### SOURCE INFORMATION
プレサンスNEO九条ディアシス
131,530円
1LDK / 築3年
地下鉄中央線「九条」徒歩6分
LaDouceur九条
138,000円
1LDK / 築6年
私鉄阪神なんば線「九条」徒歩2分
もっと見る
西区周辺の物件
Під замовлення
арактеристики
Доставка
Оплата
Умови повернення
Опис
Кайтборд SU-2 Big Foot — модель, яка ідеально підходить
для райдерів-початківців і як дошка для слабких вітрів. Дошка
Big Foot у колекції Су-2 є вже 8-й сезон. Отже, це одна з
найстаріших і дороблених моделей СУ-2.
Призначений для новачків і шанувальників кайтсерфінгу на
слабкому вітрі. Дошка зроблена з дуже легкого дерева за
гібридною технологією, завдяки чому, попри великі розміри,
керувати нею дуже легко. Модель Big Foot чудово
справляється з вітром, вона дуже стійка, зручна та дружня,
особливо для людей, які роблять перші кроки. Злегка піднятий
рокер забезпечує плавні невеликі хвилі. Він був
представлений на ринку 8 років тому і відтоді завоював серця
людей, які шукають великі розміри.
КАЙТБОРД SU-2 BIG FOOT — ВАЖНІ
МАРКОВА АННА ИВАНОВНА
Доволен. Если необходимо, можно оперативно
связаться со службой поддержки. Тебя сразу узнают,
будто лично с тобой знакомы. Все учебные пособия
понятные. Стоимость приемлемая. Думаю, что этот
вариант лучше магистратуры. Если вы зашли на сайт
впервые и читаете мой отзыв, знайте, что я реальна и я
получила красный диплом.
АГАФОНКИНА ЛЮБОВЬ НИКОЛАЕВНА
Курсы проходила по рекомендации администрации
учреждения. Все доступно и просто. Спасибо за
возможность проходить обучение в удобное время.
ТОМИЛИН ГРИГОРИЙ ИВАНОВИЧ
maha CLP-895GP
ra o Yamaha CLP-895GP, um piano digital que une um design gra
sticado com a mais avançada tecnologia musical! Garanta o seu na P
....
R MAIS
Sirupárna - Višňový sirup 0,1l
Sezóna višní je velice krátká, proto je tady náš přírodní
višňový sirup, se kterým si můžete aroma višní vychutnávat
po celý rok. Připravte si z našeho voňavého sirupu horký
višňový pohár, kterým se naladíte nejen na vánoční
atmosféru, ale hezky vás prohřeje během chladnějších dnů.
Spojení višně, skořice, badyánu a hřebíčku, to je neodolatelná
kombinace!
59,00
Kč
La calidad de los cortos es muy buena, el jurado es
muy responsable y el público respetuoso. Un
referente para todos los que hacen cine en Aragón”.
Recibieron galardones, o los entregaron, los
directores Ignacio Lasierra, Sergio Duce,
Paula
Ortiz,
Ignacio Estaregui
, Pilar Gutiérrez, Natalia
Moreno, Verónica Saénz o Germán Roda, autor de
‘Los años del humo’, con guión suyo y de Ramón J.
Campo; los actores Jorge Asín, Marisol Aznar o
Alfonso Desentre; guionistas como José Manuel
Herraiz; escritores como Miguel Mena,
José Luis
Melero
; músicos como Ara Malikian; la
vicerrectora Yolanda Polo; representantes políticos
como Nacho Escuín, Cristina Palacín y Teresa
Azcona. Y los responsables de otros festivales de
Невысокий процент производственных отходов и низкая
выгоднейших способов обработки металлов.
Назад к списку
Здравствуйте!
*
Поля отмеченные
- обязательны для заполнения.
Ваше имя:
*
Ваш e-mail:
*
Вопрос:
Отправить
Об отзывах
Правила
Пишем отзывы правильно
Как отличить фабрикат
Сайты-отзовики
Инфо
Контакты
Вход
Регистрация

### WHAT IS REQUIRED
Produce only the lines from the line containing "связаться со службой" through the line containing "Sirupárna - Višňový sirup 0,1l", inclusive of both, exactly as they stand in the entries above.

### RESULT OF THIS TASK
связаться со службой поддержки. Тебя сразу узнают,
будто лично с тобой знакомы. Все учебные пособия
понятные. Стоимость приемлемая. Думаю, что этот
вариант лучше магистратуры. Если вы зашли на сайт
впервые и читаете мой отзыв, знайте, что я реальна и я
получила красный диплом.
АГАФОНКИНА ЛЮБОВЬ НИКОЛАЕВНА
Курсы проходила по рекомендации администрации
учреждения. Все доступно и просто. Спасибо за
возможность проходить обучение в удобное время.
ТОМИЛИН ГРИГОРИЙ ИВАНОВИЧ
maha CLP-895GP
ra o Yamaha CLP-895GP, um piano digital que une um design gra
sticado com a mais avançada tecnologia musical! Garanta o seu na P
....
R MAIS
Sirupárna - Višňový sirup 0,1l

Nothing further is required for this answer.